Steps for deploying the Aurora Scheduler on DC/OS:

  1. Create folder /var/lib/aurora on each of DC/OS agents

  2. Start the aurora executor on all DC/OS agents using the next JSON:

    {
      "id": "/aurora/aurora-executor",
      "env": {
        "MESOS_ROOT": "/var/lib/mesos/slave"
      },
      "instances": 20,
      "cpus": 1,
      "mem": 128,
      "disk": 0,
      "gpus": 0,
      "constraints": [
        [
          "hostname",
          "UNIQUE"
        ]
      ],
      "container": {
        "docker": {
          "image": "krot/aurora-executor",
          "forcePullImage": true,
          "privileged": false,
          "network": "HOST"
        },
        "type": "DOCKER",
        "volumes": [
          {
            "containerPath": "/var/lib/mesos/slave",
            "hostPath": "/var/lib/mesos/slave",
            "mode": "RW"
          },
          {
            "containerPath": "/var/lib/aurora",
            "hostPath": "/var/lib/aurora",
            "mode": "RW"
          }
        ]
      }
    }
    

    Note.
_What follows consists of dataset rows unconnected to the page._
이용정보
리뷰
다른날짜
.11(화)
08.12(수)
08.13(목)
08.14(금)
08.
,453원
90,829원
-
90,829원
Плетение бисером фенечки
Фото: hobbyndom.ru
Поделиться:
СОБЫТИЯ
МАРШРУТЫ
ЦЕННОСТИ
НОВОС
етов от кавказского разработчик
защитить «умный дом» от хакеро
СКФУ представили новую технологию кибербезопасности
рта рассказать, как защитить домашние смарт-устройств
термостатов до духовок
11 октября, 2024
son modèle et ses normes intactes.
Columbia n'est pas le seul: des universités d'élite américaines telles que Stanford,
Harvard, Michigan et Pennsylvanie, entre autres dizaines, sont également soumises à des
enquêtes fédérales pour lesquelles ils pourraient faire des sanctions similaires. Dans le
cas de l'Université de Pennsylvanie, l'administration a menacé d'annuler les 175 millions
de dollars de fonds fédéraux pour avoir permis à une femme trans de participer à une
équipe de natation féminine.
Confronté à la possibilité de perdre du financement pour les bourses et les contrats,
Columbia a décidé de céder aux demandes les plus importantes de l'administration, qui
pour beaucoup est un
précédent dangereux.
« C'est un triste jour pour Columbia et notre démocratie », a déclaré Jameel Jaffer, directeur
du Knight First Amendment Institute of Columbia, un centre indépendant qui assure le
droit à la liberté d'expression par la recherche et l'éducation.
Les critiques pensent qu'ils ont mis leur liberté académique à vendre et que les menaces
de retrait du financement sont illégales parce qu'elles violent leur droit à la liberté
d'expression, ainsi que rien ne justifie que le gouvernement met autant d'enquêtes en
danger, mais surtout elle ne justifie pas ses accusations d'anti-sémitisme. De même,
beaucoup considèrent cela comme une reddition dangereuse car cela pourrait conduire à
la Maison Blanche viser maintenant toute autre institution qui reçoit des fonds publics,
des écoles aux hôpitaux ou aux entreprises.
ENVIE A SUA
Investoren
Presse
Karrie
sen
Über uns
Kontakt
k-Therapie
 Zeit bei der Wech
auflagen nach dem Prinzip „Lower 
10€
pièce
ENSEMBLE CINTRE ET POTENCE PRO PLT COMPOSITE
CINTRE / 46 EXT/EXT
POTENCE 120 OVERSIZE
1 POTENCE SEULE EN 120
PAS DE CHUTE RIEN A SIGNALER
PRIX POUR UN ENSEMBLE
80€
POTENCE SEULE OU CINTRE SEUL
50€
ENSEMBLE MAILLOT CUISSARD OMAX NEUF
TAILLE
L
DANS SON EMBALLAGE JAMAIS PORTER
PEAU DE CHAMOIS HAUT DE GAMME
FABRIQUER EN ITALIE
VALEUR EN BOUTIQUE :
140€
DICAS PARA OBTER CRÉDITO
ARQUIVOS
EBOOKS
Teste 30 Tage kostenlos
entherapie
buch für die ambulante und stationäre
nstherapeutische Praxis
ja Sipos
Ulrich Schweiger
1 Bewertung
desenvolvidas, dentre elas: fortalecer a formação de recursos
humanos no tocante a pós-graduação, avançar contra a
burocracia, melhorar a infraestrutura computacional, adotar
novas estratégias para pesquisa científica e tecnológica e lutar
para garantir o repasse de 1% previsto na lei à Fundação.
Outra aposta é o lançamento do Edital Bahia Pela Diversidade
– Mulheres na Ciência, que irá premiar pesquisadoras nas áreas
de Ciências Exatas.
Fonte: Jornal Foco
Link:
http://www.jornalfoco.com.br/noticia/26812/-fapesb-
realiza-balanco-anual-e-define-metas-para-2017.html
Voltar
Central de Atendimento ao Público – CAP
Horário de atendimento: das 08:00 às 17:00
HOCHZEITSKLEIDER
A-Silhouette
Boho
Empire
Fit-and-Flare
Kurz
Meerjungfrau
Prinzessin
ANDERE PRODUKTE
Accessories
Set "instances" to number of agents.

    2a. The alternative way of aurora executor deployment (should be done on each of DC/OS agents):

     sudo yum install -y python2 wget
     wget -c https://apache.bintray.com/aurora/centos-7/aurora-executor-0.16.0-1.el7.centos.aurora.x86_64.rpm
     rpm -Uhv --nodeps aurora-executor-0.16.0-1.el7.centos.aurora.x86_64.rpm
    

    Make an edit to add the --mesos-root flag resulting in something like:

    grep -A5 OBSERVER_ARGS /etc/sysconfig/thermos
    OBSERVER_ARGS=(
       --port=1338
       --mesos-root=/var/lib/mesos/slave
       --log_to_disk=NONE
       --log_to_stderr=google:INFO
    )
    
  3. Start the aurora scheduler using the next JSON (3 or more instances are recommended for fault tolerance):

    {
          "id": "/aurora/aurora-scheduler",
          "env": {
            "CLUSTER_NAME": "YourCluster",
            "ZK_ENDPOINTS": "master.mesos:2181",
            "MESOS_MASTER": "zk://master.mesos:2181/mesos",
            "QUORUM_SIZE": "2",
            "EXTRA_SCHEDULER_ARGS": "-allow_gpu_resource=true"
          },
          "instances": 3,
          "cpus": 1,
          "mem": 1024,
          "disk": 0,
          "gpus": 0,
          "constraints": [
            [
              "hostname",
              "UNIQUE"
            ]
          ],
          "container": {
            "docker": {
              "image": "krot/aurora-scheduler",
              "forcePullImage": true,
              "privileged": false,
              "network": "HOST"
            },
            "type": "DOCKER",
            "volumes": [
              {
                "containerPath": "/var/lib/aurora",
                "hostPath": "/var/lib/aurora",
                "mode": "RW"
              }
            ]
          }
    }
    

    Note. -allow_gpu_resource=true enables GPU support. The Aurora scheduler can be configured using environment variables. Please refer to documentation for details.